Les grands monuments historiques embellissent nos localités, ils sont admirés et servent de décor aux photos des touristes. Plus ils sont vieux, plus ils inspirent le respect des contemporains qui mesurent, à travers ces témoins d’un passé lointain, la relativité de leur propre existence. En revanche, les bâtiments modernes font l’objet de réactions contrastées. Leurs caractéristiques architecturales sont souvent contestées, comme tout ce qui est neuf. Il faut compter trente à cinquante ans avant que ces qualités sont appréciées.
Avec la frénésie des démolitions qui sévit actuellement en Suisse et ailleurs, bien des édifices d’importance disparaissent avant que les protecteurs aient pu se mobiliser. Les réactions plus que mitigées au sein du public face à des décisions de classement de maisons des années 60 ou 70 illustrent bien le fait que les spécialistes précèdent le commun des mortels, lorsqu’il s’agit de reconnaître la valeur d’un bâtiment.

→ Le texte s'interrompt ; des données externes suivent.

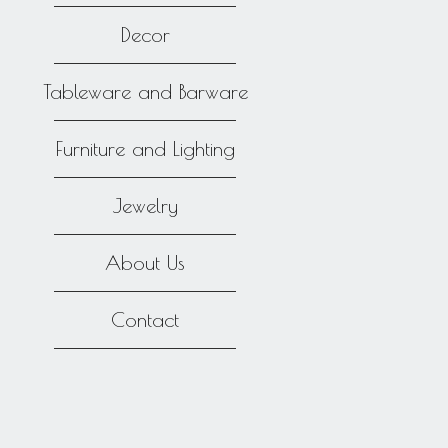
Decor
Tableware and Barware
Furniture and Lighting
Jewelry
About Us
Contact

«Un monument doit, pour bénéficier de mesures de classement, être le témoin d’une époque identifiable.»
Alors, est-il plus facile de protéger une construction ancienne qu’un témoin de la modernité, dont les fondations ont été posées après 1945? La réalité est plus complexe et parfois même paradoxale. Si les décisions de classement étaient soumises à une votation populaire, il serait en effet plus difficile de mobiliser l’opinion publique pour sauver un édifice moderne. En revanche, les vieilles maisons menacées se trouvent souvent dans un état lamentable. Nombreux sont alors ceux qui appellent à faire disparaître cet objet qui enlaidit le site.

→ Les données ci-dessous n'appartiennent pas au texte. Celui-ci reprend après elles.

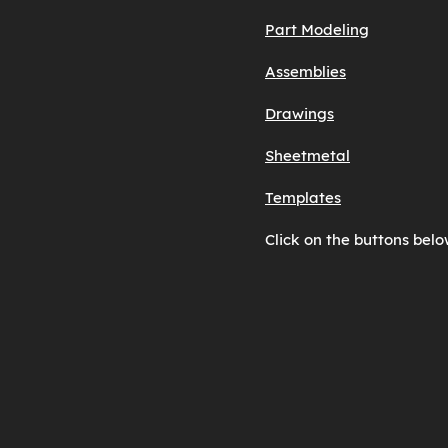
Part Modeling
Assemblies
Drawings
Sheetmetal
Templates
Click on the buttons belo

C’est au niveau des critères qui font qu’un monument est digne ou non de protection que se trouve la difficulté. Dans la grande majorité des cantons, un monument doit, pour bénéficier de mesures de classement, être
le témoin d’une époque identifiable. Pour une maison moderne, cela ne pose aucune difficulté: elle représente sans ambiguïté la période de son édification. En revanche, une bâtisse ancestrale a, en règle générale, subi de nombreuses transformations au fil de son histoire. Si ces adaptations aux exigences des époques successives ont assuré sa survie, elles ont du même coup modifié son apparence. Un tel amalgame de styles est-il digne de protection? Du point de vue du commun des mortels, sans doute. Mais la réponse est-elle aussi claire selon les critères plus stricts des spécialistes et des juristes, appelés à trancher la question?
Une longue histoire
De nombreuses fermes très anciennes disparaissent, car elles ne peuvent être rattachées à une époque déterminée, entre quelques traces du XVe ou du XVIe siècle et des transformations ultérieures. Le système de protection ne permet pas de les valoriser comme témoins d’une longue histoire significative, pour notre mémoire collective.
Parfois les juges sauvent des biens qui ne répondent pas au critère d’une apparence stylistique cohérente, en leur reconnaissant une position centrale dans la protection d’un site ou parce qu’ils marquent un quartier, un village ou le paysage. Cela est positif sans doute, mais n’est-il pas paradoxal, voire absurde, que la protection de nos plus anciens témoins du passé dépende non pas de leurs qualités architecturales, mais uniquement de leur intégration dans un ensemble urbain?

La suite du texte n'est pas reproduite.